### [PROBLEM REQUIREMENTS]
In the listing below, find the line that contains "garantir une meilleure" and the line that contains "niveau des maisons". Quote both and every line between them, exactly, and nothing more.

### [DATA]
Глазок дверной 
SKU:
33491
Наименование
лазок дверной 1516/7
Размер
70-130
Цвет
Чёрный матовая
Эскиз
* * *
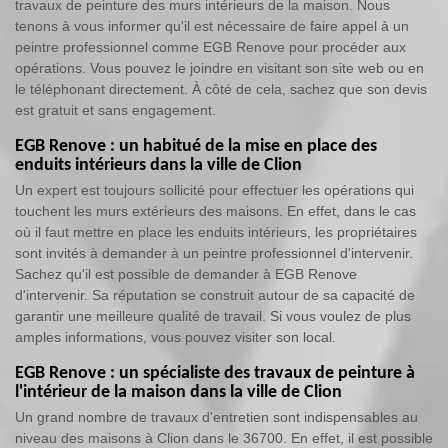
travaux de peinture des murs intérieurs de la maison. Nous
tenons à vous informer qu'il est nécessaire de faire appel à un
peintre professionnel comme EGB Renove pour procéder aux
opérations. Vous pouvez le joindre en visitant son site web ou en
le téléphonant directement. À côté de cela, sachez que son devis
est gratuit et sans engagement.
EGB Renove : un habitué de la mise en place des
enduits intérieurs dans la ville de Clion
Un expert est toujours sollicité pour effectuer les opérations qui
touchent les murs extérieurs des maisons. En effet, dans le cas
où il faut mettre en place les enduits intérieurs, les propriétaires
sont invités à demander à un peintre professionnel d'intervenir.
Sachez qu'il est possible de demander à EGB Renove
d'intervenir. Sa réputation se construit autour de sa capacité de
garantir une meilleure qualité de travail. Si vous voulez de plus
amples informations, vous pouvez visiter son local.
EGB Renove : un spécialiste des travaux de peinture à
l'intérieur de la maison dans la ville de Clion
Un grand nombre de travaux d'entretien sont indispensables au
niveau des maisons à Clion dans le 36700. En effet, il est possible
...
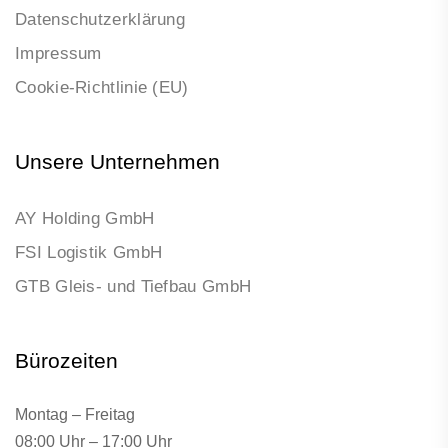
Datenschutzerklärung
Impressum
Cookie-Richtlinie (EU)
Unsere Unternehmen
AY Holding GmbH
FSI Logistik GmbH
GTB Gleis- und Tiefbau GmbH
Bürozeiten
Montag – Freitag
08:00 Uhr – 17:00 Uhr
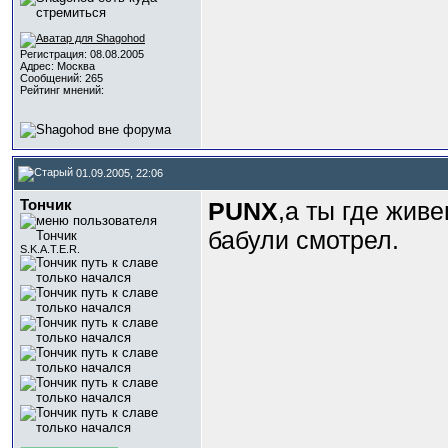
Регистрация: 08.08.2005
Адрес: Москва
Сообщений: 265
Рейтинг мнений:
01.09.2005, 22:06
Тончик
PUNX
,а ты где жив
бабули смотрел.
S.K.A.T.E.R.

### [RESULT FOR THIS EXERCISE]
garantir une meilleure qualité de travail. Si vous voulez de plus
amples informations, vous pouvez visiter son local.
EGB Renove : un spécialiste des travaux de peinture à
l'intérieur de la maison dans la ville de Clion
Un grand nombre de travaux d'entretien sont indispensables au
niveau des maisons à Clion dans le 36700. En effet, il est possible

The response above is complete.